**Problem statement:** Retype the listing found below exactly, but leave out each picture.

**Input records:**
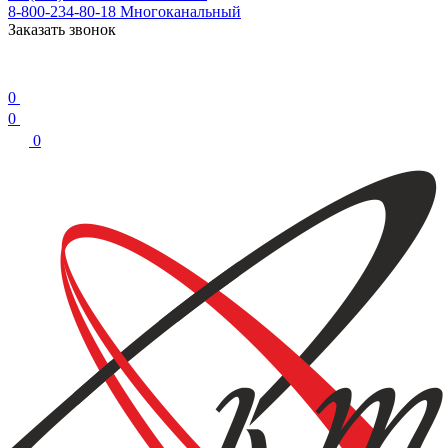
8-800-234-80-18
Многоканальный
Заказать звонок
0
0
0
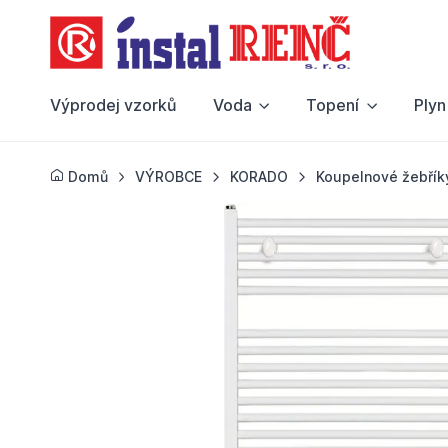
Výprodej vzorků
Voda
Topení
Plyn
Domů
VÝROBCE
KORADO
Koupelnové žebřík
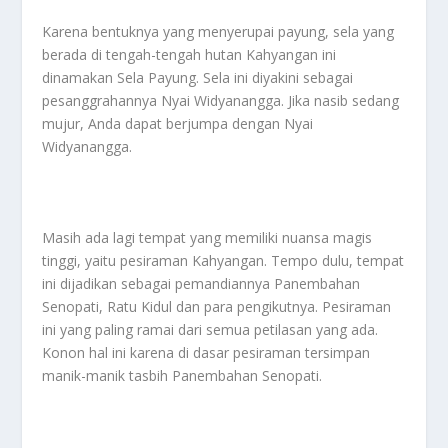
Karena bentuknya yang menyerupai payung, sela yang
berada di tengah-tengah hutan Kahyangan ini
dinamakan Sela Payung. Sela ini diyakini sebagai
pesanggrahannya Nyai Widyanangga. Jika nasib sedang
mujur, Anda dapat berjumpa dengan Nyai
Widyanangga.
Masih ada lagi tempat yang memiliki nuansa magis
tinggi, yaitu pesiraman Kahyangan. Tempo dulu, tempat
ini dijadikan sebagai pemandiannya Panembahan
Senopati, Ratu Kidul dan para pengikutnya. Pesiraman
ini yang paling ramai dari semua petilasan yang ada.
Konon hal ini karena di dasar pesiraman tersimpan
manik-manik tasbih Panembahan Senopati.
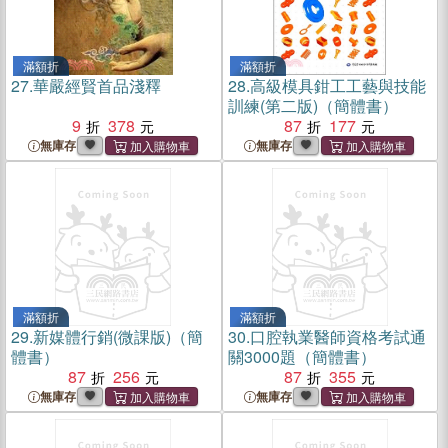
滿額折
滿額折
27.
華嚴經賢首品淺釋
28.
高級模具鉗工工藝與技能
訓練(第二版)（簡體書）
9
378
87
177
無庫存
無庫存
滿額折
滿額折
29.
新媒體行銷(微課版)（簡
30.
口腔執業醫師資格考試通
體書）
關3000題（簡體書）
87
256
87
355
無庫存
無庫存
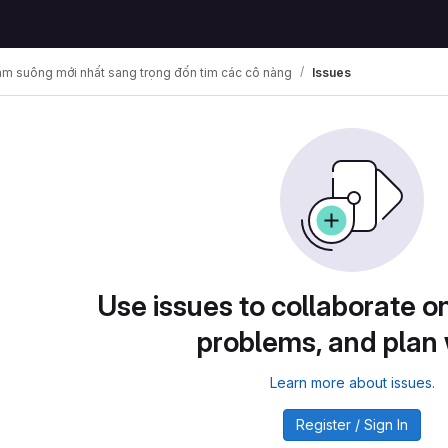
m suông mới nhất sang trọng đốn tim các cô nàng
Issues
Use issues to collaborate on
problems, and plan
Learn more about issues.
Register / Sign In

**Exercise response:**
8-800-234-80-18
Многоканальный
Заказать звонок
0
0
0
Výprodej vzorků
Voda
Topení
Plyn
Domů
VÝROBCE
KORADO
Koupelnové žebřík
Karena bentuknya yang menyerupai payung, sela yang
berada di tengah-tengah hutan Kahyangan ini
dinamakan Sela Payung. Sela ini diyakini sebagai
pesanggrahannya Nyai Widyanangga. Jika nasib sedang
mujur, Anda dapat berjumpa dengan Nyai
Widyanangga.
Masih ada lagi tempat yang memiliki nuansa magis
tinggi, yaitu pesiraman Kahyangan. Tempo dulu, tempat
ini dijadikan sebagai pemandiannya Panembahan
Senopati, Ratu Kidul dan para pengikutnya. Pesiraman
ini yang paling ramai dari semua petilasan yang ada.
Konon hal ini karena di dasar pesiraman tersimpan
manik-manik tasbih Panembahan Senopati.
滿額折
滿額折
27.
華嚴經賢首品淺釋
28.
高級模具鉗工工藝與技能
訓練(第二版)（簡體書）
9
378
87
177
無庫存
無庫存
滿額折
滿額折
29.
新媒體行銷(微課版)（簡
30.
口腔執業醫師資格考試通
體書）
關3000題（簡體書）
87
256
87
355
無庫存
無庫存
m suông mới nhất sang trọng đốn tim các cô nàng
Issues
Use issues to collaborate on
problems, and plan
Learn more about issues.
Register / Sign In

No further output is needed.